**What is being asked:** Print the data exactly. Pictures stay out.

**Exercise data:**
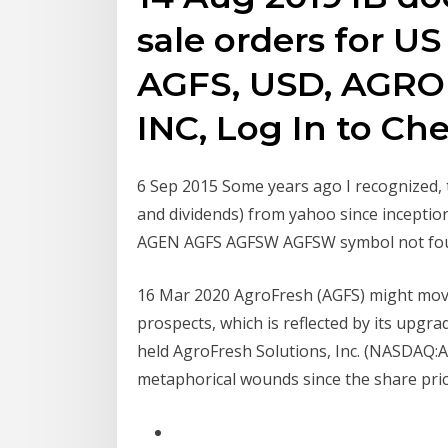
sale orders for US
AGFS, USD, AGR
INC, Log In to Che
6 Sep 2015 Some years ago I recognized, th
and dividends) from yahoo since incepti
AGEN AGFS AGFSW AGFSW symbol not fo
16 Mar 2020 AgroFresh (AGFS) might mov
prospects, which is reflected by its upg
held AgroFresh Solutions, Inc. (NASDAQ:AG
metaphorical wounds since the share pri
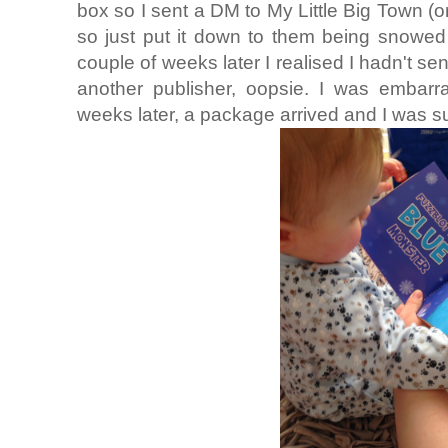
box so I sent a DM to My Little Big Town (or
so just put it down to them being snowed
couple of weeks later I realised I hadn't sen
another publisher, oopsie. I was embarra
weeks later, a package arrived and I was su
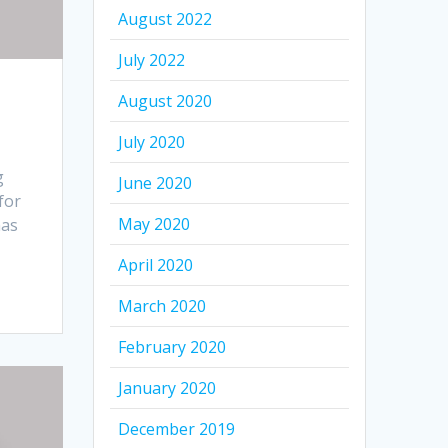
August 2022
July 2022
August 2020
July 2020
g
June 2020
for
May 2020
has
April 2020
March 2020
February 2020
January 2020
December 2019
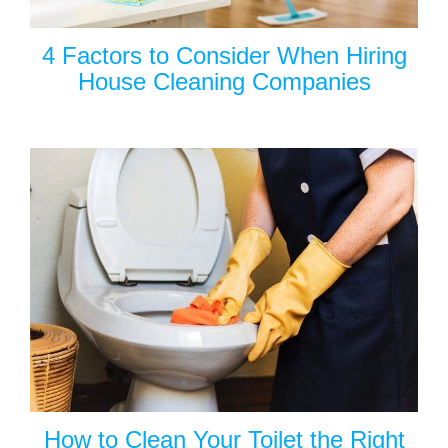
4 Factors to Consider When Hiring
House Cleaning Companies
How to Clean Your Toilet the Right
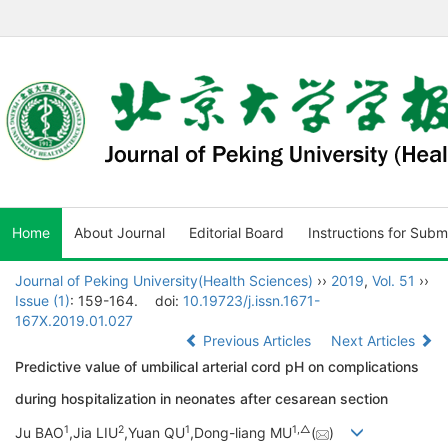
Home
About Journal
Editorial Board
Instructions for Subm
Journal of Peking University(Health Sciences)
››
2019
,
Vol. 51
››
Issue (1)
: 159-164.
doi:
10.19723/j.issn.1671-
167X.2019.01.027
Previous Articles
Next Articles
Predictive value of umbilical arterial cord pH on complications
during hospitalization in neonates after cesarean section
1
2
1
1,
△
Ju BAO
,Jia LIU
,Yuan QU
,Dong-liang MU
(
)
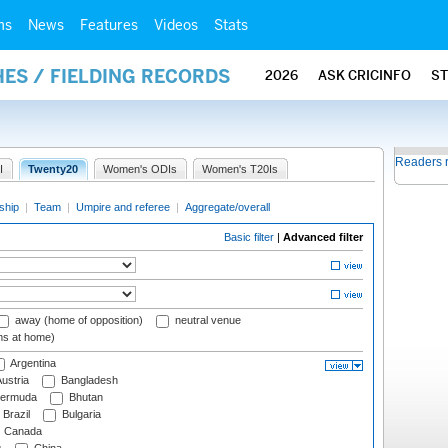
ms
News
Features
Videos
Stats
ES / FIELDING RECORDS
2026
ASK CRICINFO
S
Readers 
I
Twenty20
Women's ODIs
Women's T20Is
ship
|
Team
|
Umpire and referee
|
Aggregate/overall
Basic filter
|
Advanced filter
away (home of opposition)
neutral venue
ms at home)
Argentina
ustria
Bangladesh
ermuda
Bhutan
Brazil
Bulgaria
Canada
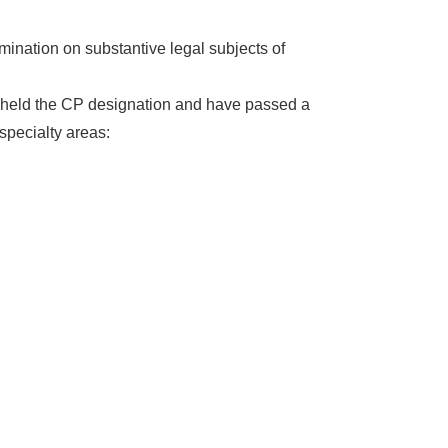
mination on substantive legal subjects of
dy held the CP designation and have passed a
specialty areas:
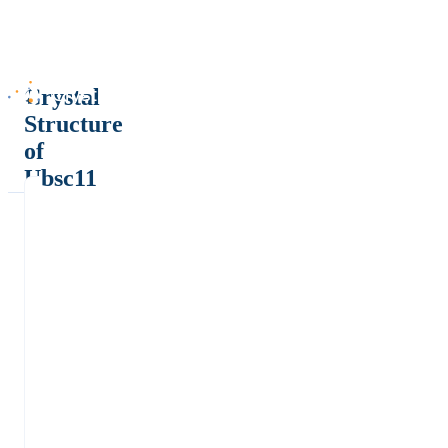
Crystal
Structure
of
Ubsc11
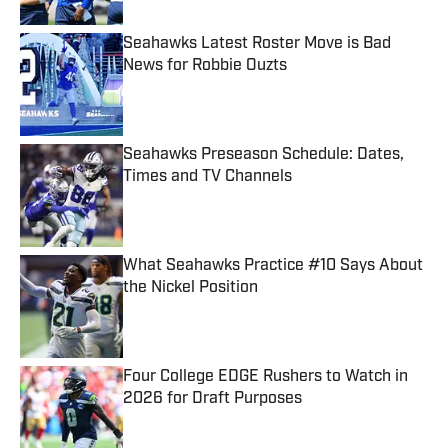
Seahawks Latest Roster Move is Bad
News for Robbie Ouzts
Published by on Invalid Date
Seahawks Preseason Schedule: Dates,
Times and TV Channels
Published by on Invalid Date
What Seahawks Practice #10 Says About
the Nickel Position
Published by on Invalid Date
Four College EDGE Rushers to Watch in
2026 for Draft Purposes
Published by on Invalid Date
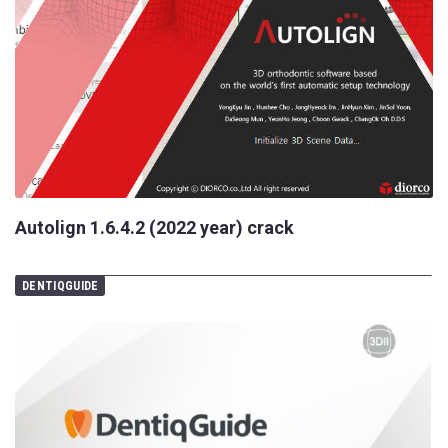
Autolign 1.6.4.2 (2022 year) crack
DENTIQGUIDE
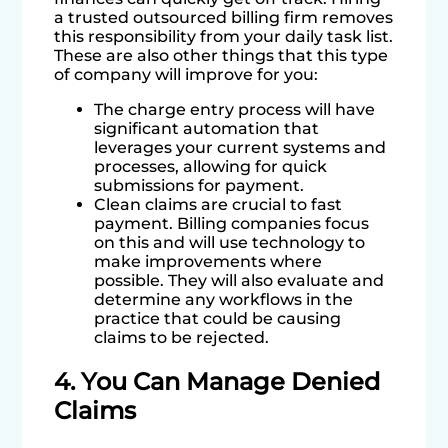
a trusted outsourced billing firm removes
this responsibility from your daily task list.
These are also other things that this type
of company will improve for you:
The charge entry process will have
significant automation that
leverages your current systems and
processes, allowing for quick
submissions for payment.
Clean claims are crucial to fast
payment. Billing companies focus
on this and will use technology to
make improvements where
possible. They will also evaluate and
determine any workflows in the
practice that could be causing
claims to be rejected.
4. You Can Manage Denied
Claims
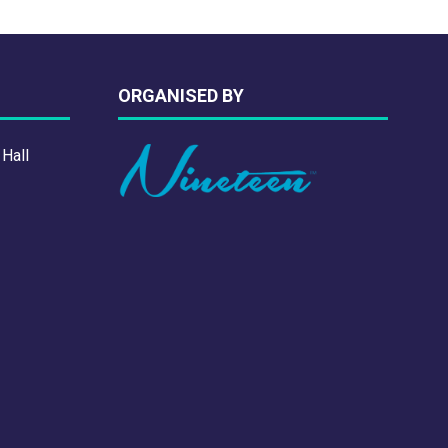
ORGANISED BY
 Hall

**Solution to this problem:**
sale orders for US
AGFS, USD, AGR
INC, Log In to Che
6 Sep 2015 Some years ago I recognized, th
and dividends) from yahoo since incepti
AGEN AGFS AGFSW AGFSW symbol not fo
16 Mar 2020 AgroFresh (AGFS) might mov
prospects, which is reflected by its upg
held AgroFresh Solutions, Inc. (NASDAQ:AG
metaphorical wounds since the share pri
box so I sent a DM to My Little Big Town (or
so just put it down to them being snowed
couple of weeks later I realised I hadn't sen
another publisher, oopsie. I was embarra
weeks later, a package arrived and I was su
August 2022
July 2022
August 2020
July 2020
g
June 2020
for
May 2020
has
April 2020
March 2020
February 2020
January 2020
December 2019
4 Factors to Consider When Hiring
House Cleaning Companies
How to Clean Your Toilet the Right
Home
About Journal
Editorial Board
Instructions for Subm
Journal of Peking University(Health Sciences)
››
2019
,
Vol. 51
››
Issue (1)
: 159-164.
doi:
10.19723/j.issn.1671-
167X.2019.01.027
Previous Articles
Next Articles
Predictive value of umbilical arterial cord pH on complications
during hospitalization in neonates after cesarean section
1
2
1
1,
△
Ju BAO
,Jia LIU
,Yuan QU
,Dong-liang MU
(
)
ms
News
Features
Videos
Stats
ES / FIELDING RECORDS
2026
ASK CRICINFO
S
Readers 
I
Twenty20
Women's ODIs
Women's T20Is
ship
|
Team
|
Umpire and referee
|
Aggregate/overall
Basic filter
|
Advanced filter
away (home of opposition)
neutral venue
ms at home)
Argentina
ustria
Bangladesh
ermuda
Bhutan
Brazil
Bulgaria
Canada
mination on substantive legal subjects of
dy held the CP designation and have passed a
specialty areas:
Crystal
Structure
of
Ubsc11
Seahawks Latest Roster Move is Bad
News for Robbie Ouzts
Published by on Invalid Date
Seahawks Preseason Schedule: Dates,
Times and TV Channels
Published by on Invalid Date
What Seahawks Practice #10 Says About
the Nickel Position
Published by on Invalid Date
Four College EDGE Rushers to Watch in
2026 for Draft Purposes
Published by on Invalid Date
Autolign 1.6.4.2 (2022 year) crack
DENTIQGUIDE
a trusted outsourced billing firm removes
this responsibility from your daily task list.
These are also other things that this type
of company will improve for you:
The charge entry process will have
significant automation that
leverages your current systems and
processes, allowing for quick
submissions for payment.
Clean claims are crucial to fast
payment. Billing companies focus
on this and will use technology to
make improvements where
possible. They will also evaluate and
determine any workflows in the
practice that could be causing
claims to be rejected.
4. You Can Manage Denied
Claims
ORGANISED BY
 Hall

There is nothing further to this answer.